Additionally, we use the square root of the final score, to represent the geometric mean between the ligand and the receptor, consistent with our calculations for the protein-based LR pairs above.
tensor_met.tensor = tl.sqrt((tensor_met.tensor >= 0) * tensor_met.tensor) # Remove negative cases and convert to gmean
Generate a list containing metadata for each tensor order/dimension - Later used for coloring factor plots
This is a list containing metadata for each dimension of the tensor (contexts, LR pairs, sender cells, receiver cells). Each metadata corresponds to a dataframe with info of each element in the respective dimension.
We start with the protein-based tensor.
meta_tf = c2c.tensor.generate_tensor_metadata(interaction_tensor=tensor_lr,
metadata_dicts=[None, ppi_functions, None, None],
fill_with_order_elements=True
)
We continue with the metabolite-based tensor.
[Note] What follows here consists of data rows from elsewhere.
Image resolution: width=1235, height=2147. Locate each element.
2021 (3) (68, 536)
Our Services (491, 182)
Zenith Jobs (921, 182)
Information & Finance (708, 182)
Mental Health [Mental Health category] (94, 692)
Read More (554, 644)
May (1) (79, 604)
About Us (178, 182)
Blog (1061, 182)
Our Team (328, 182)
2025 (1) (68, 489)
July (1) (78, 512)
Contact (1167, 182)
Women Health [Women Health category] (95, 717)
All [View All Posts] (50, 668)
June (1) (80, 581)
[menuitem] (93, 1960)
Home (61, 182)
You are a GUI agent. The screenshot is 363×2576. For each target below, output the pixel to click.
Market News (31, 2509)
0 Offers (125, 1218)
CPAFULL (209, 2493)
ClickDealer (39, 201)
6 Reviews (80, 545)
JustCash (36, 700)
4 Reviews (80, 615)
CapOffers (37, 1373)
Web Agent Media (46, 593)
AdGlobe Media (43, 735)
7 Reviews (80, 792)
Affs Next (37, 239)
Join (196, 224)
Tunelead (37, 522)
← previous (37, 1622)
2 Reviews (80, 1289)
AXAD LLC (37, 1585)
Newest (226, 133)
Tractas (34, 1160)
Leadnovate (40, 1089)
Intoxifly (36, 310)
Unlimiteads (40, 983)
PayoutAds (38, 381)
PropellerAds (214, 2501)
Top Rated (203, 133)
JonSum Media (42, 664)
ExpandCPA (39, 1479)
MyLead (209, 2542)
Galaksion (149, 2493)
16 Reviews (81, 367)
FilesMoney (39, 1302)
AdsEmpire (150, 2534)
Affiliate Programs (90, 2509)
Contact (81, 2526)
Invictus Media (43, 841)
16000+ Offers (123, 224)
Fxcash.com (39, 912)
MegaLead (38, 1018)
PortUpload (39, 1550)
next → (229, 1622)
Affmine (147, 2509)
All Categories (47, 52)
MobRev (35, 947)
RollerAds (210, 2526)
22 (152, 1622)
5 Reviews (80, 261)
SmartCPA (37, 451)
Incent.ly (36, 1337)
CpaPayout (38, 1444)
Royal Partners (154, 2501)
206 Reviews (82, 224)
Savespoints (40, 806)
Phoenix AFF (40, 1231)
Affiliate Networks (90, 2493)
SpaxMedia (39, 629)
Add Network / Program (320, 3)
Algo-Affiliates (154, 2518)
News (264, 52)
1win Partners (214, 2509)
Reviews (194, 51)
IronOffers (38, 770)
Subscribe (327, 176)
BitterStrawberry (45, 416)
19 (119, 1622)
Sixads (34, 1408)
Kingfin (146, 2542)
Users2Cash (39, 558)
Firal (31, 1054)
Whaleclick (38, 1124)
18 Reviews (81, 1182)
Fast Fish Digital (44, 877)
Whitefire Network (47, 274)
meta_tf2 = c2c.tensor.generate_tensor_metadata(interaction_tensor=tensor_met,
metadata_dicts=[None, ppi_functions, None, None],
fill_with_order_elements=True
)
Re-order ligand-receptor interactions based on their categories¶
Later, we will be interested in plotting our results and group LR pairs by their annotations, so we sort them in a way that those with similar annotations will be plot together.
First, we sort them in the metadata.
meta_tf[1].sort_values(['Category', 'Element'], inplace=True)
meta_tf2[1].sort_values(['Category', 'Element'], inplace=True)
Then, based on this new order, we sort their locations within the tensors.
tensor_lr = c2c.tensor.subset_tensor(tensor_lr, subset_dict={1: meta_tf[1]['Element'].values.tolist()})
tensor_met = c2c.tensor.subset_tensor(tensor_met, subset_dict={1: meta_tf2[1]['Element'].values.tolist()})
4 - Export tensors and metadata¶
Finally, we export both, metadata and tensor for both modalities (protein- and metabolite-based communication).
c2c.io.save_data.export_variable_with_pickle(tensor_lr, output_folder + '/Initial-c2c-Tensor.pkl')
c2c.io.save_data.export_variable_with_pickle(tensor_met, output_folder + '/Initial-MEBOCOST-Tensor.pkl')
/data/Tensor-cell2cell//Initial-c2c-Tensor.pkl was correctly saved. /data/Tensor-cell2cell//Initial-MEBOCOST-Tensor.pkl was correctly saved.
c2c.io.save_data.export_variable_with_pickle(meta_tf, output_folder + '/Meta-Initial-c2c-Tensor.pkl')
c2c.io.save_data.export_variable_with_pickle(meta_tf2, output_folder + '/Meta-Initial-MEBOCOST-Tensor.pkl')
/data/Tensor-cell2cell//Meta-Initial-c2c-Tensor.pkl was correctly saved. /data/Tensor-cell2cell//Meta-Initial-MEBOCOST-Tensor.pkl was correctly saved.